◆ TASK TO CARRY OUT
Your output should be everything below from the line containing "May 10, 2016" down to the line containing "BioTech, HealthTech and AgriTech.", both ends included, copied exactly, with pictures left out.

━━━ GIVEN ENTRIES ━━━

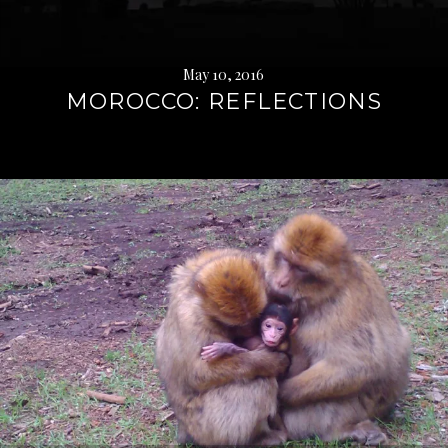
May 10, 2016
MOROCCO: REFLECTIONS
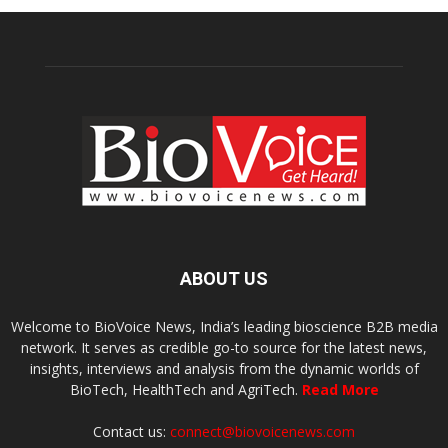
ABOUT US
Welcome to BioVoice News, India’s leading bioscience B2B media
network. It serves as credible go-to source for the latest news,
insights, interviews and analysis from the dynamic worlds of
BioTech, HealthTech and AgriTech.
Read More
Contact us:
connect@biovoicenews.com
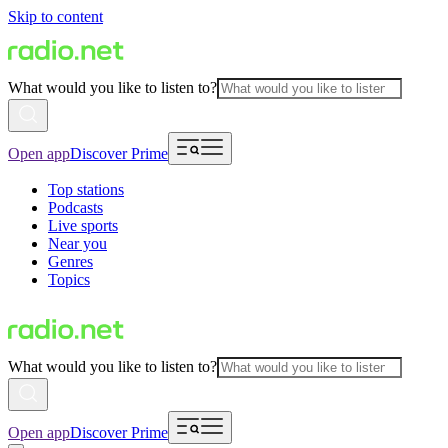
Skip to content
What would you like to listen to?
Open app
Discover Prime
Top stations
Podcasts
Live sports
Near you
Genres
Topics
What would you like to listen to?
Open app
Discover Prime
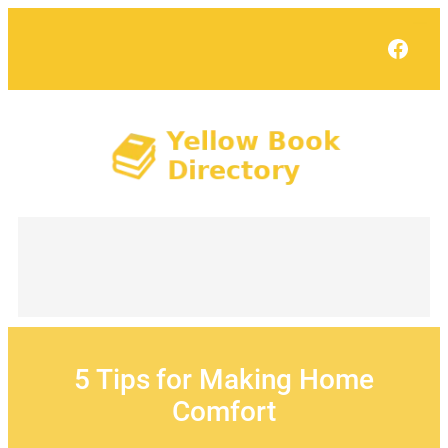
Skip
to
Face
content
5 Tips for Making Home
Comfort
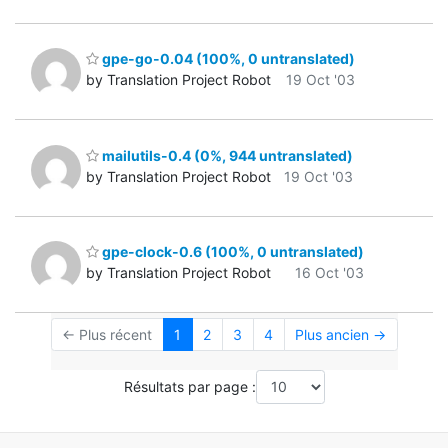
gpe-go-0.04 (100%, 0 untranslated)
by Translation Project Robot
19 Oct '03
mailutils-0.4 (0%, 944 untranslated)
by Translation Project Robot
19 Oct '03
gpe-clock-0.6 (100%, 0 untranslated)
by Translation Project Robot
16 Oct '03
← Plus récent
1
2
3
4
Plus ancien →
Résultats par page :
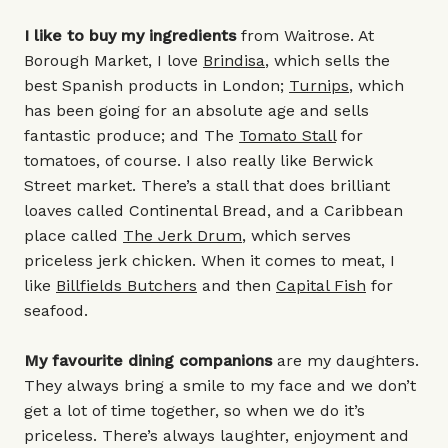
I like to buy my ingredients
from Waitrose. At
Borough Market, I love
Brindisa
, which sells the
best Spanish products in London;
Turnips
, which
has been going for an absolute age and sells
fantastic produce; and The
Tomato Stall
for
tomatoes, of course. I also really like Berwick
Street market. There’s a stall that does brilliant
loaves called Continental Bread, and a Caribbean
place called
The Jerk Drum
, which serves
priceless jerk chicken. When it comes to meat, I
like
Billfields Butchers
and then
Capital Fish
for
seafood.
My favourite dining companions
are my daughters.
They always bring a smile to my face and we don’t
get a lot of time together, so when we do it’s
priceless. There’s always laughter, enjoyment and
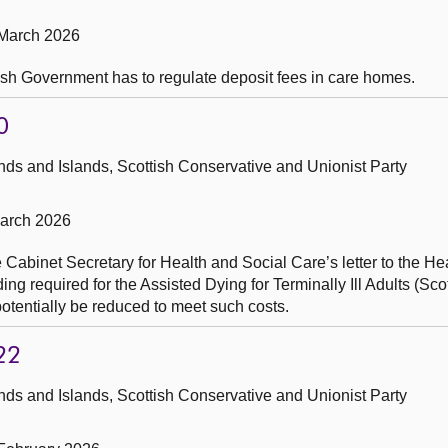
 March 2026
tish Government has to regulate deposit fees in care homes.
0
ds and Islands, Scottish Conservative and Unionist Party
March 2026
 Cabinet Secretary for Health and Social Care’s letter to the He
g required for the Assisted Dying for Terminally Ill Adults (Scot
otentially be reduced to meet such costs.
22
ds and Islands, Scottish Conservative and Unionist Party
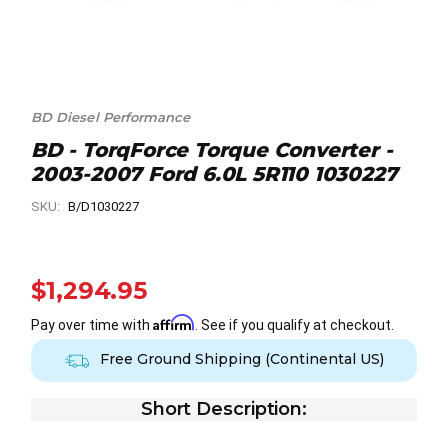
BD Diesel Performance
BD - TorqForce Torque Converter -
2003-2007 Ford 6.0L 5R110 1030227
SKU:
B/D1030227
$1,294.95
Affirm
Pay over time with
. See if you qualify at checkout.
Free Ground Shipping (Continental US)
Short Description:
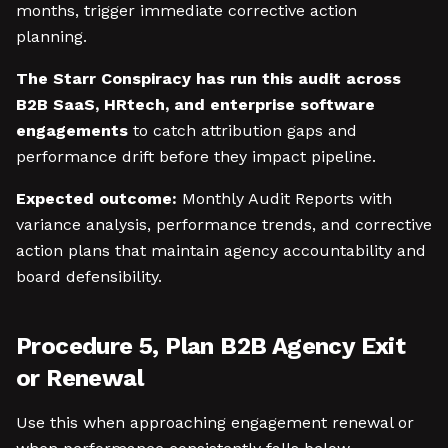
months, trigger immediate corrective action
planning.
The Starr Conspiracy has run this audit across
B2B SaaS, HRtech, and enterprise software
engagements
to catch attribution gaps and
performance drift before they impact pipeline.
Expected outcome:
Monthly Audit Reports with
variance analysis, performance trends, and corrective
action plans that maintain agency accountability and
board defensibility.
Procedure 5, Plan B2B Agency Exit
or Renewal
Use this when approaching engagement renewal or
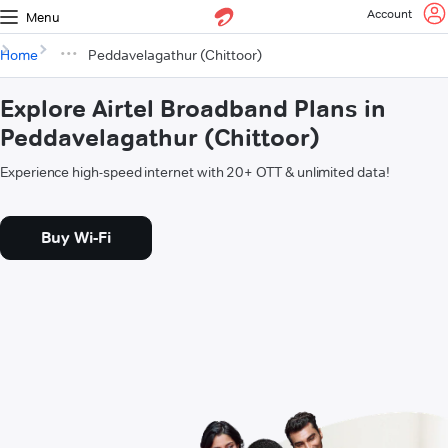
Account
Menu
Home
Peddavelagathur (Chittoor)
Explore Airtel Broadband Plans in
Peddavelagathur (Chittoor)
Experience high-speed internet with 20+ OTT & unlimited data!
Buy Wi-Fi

━━━
━━━ GIVEN ENTRIES ━━━

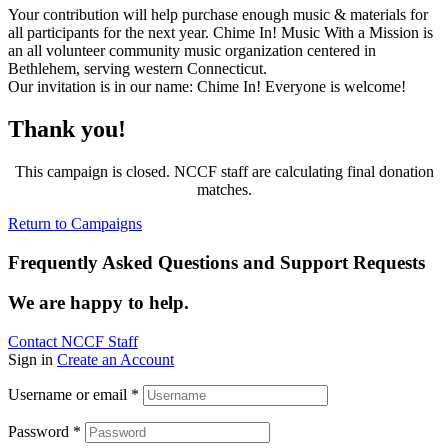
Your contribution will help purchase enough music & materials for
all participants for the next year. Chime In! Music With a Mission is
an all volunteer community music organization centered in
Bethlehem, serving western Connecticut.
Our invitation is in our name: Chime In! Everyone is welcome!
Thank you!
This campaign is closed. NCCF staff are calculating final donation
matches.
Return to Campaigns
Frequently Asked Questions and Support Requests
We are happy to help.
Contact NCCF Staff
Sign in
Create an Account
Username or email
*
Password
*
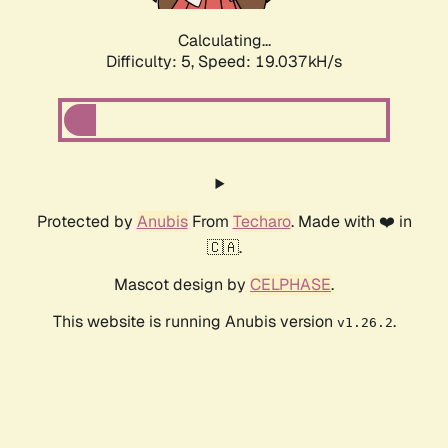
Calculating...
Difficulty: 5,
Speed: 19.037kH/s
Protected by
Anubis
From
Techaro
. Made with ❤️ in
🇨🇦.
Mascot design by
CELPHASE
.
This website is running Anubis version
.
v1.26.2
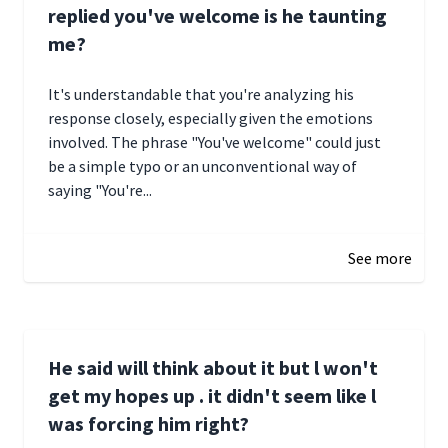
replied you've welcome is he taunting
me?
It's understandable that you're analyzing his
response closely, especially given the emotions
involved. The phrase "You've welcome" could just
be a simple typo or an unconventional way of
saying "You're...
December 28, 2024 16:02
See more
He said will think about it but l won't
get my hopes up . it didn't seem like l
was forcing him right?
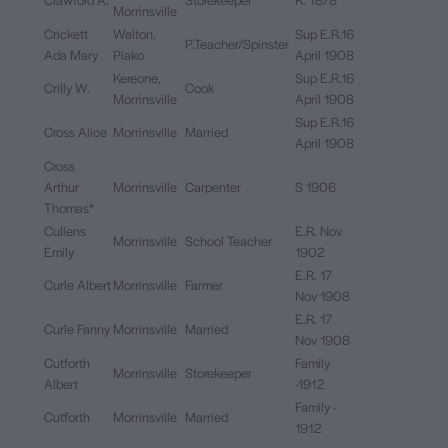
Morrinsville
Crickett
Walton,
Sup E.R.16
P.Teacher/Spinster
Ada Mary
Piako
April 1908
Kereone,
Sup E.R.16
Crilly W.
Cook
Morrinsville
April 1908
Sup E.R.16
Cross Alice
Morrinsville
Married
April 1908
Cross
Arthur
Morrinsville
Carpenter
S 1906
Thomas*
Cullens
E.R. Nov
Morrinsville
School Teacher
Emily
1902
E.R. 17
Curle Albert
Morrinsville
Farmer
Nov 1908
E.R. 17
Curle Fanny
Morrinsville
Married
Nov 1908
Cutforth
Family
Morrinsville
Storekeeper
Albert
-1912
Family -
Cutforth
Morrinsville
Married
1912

━━━

◆ YOUR RESPONSE
May 10, 2016
MOROCCO: REFLECTIONS
ABOUT US
Welcome to BioVoice News, India’s leading bioscience B2B media
network. It serves as credible go-to source for the latest news,
insights, interviews and analysis from the dynamic worlds of
BioTech, HealthTech and AgriTech.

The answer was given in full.